Kidum is one of Burundi’s biggest music stars and has performed in Rwanda for the past 16 years.

But a police official phoned the musician’s manager to warn that he would only be allowed to make private visits to Rwanda.

“[My manager was told] Kidum is not supposed to perform, tell him to leave. If he comes for private visits fine, but no performances,” the musician told BBC’s Focus on Africa radio programme.

The mayor of Rwanda’s capital said that in this instance permission had not been sought from the authorities for him to perform at the festival in Kigali.

Kidum was a leading peace activist during Burundi’s civil war between 1993 and 2003 and used his songs to call for reconciliation.

The 44-year-old musician said he had never had problems with Rwandan authorities until recently when three of his shows were cancelled at the last minute – including one in December 2018.

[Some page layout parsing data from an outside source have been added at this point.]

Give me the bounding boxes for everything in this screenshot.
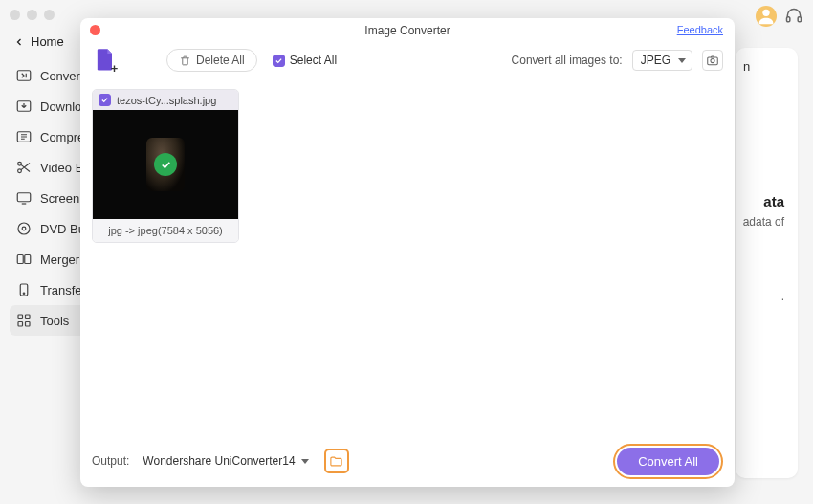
check-icon [160,159,172,171]
svg-point-21 [711,59,714,63]
convert-all-button[interactable]: Convert All [617,448,719,475]
chevron-left-icon [13,36,25,48]
sidebar-item-label: Transfe [40,283,82,297]
item-checkbox[interactable] [99,94,111,106]
disc-icon [15,220,33,237]
support-icon[interactable] [784,7,803,26]
sidebar-item-label: Tools [40,314,69,328]
delete-all-button[interactable]: Delete All [166,49,257,72]
delete-all-label: Delete All [196,54,245,67]
svg-point-10 [22,227,26,230]
grid-icon [15,312,33,329]
svg-rect-15 [18,315,23,319]
trash-icon [179,55,191,67]
svg-rect-11 [17,255,23,264]
checkbox-checked-icon [273,55,285,67]
bg-heading-fragment: ata [763,193,784,209]
user-icon [756,6,777,27]
traffic-close-icon[interactable] [10,10,20,20]
merge-icon [15,251,33,268]
open-folder-button[interactable] [324,449,349,473]
sidebar-item-label: Compre [40,130,84,144]
svg-rect-18 [26,322,31,327]
camera-icon [706,54,719,67]
format-selected-value: JPEG [641,54,670,67]
sidebar-item-label: Downlo [40,99,81,114]
settings-camera-button[interactable] [702,50,723,71]
home-label: Home [31,34,64,49]
download-icon [15,98,33,115]
output-path-select[interactable]: Wondershare UniConverter14 [137,450,312,471]
svg-rect-1 [787,17,790,22]
converter-icon [15,67,33,84]
select-all-checkbox[interactable]: Select All [273,54,337,67]
svg-rect-12 [25,255,31,264]
modal-title: Image Converter [364,24,450,37]
folder-icon [329,454,343,469]
scissors-icon [15,159,33,176]
sidebar-item-label: Screen [40,191,79,206]
compress-icon [15,128,33,145]
svg-point-9 [18,223,30,234]
svg-point-7 [18,169,22,173]
sidebar-item-label: Conver [40,69,80,83]
modal-bottombar: Output: Wondershare UniConverter14 Conve… [80,441,735,487]
image-item[interactable]: tezos-tCy...splash.jpg jpg -> jpeg(7584 … [92,89,239,243]
traffic-max-icon[interactable] [44,10,55,20]
thumbnail-header: tezos-tCy...splash.jpg [93,90,238,110]
sidebar-item-label: DVD Bu [40,222,85,236]
screen-icon [15,189,33,207]
image-converter-modal: Image Converter Feedback + Delete All Se… [80,18,735,487]
svg-rect-16 [26,315,31,319]
thumbnail-grid: tezos-tCy...splash.jpg jpg -> jpeg(7584 … [80,83,735,441]
sidebar-item-label: Video E [40,161,83,175]
item-filename: tezos-tCy...splash.jpg [117,95,216,106]
transfer-icon [15,281,33,298]
avatar[interactable] [756,6,777,27]
svg-text:+: + [111,61,119,74]
svg-point-14 [23,293,25,295]
sidebar-item-label: Merger [40,252,79,267]
output-format-select[interactable]: JPEG [632,50,692,71]
close-icon[interactable] [90,25,100,35]
svg-rect-17 [18,322,23,327]
convert-to-label: Convert all images to: [512,54,623,67]
item-conversion-info: jpg -> jpeg(7584 x 5056) [93,219,238,242]
add-file-button[interactable]: + [92,47,119,74]
svg-point-6 [18,162,22,165]
traffic-min-icon[interactable] [27,10,37,20]
convert-all-highlight: Convert All [613,444,723,479]
background-panel: n [736,48,798,478]
svg-point-0 [762,10,769,16]
status-success-badge [154,153,177,176]
bg-desc-fragment: adata of [743,215,784,229]
feedback-link[interactable]: Feedback [677,24,723,35]
modal-toolbar: + Delete All Select All Convert all imag… [80,43,735,83]
output-label: Output: [92,454,129,468]
modal-titlebar: Image Converter Feedback [80,18,735,43]
bg-desc-fragment-2: . [781,290,784,303]
output-path-value: Wondershare UniConverter14 [143,454,295,468]
thumbnail-preview [93,110,238,219]
select-all-label: Select All [290,54,337,67]
window-traffic-lights[interactable] [10,10,55,20]
file-plus-icon: + [92,47,119,74]
svg-rect-2 [798,17,801,22]
bg-text: n [736,48,798,85]
svg-rect-8 [17,193,31,202]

That month Burundi had banned Meddy, a musician who is half-Burundian, half-Rwandan, from performing in the main city of Bujumbura.

Kidum said he was unsure if the diplomatic tensions between Burundi and Rwanda had influenced his ban.

“I don’t know, I don’t have any evidence about that. And if there was politics, I’m not a player in politics, I’m just a freelance musician based in Nairobi,” he said.

He said he would not challenge the ban: “There’s nothing I can do, I just wait until maybe the decision is changed some day.

“It’s similar to a family house and you are denied entry… so you just have to wait maybe until the head of the family decides otherwise.”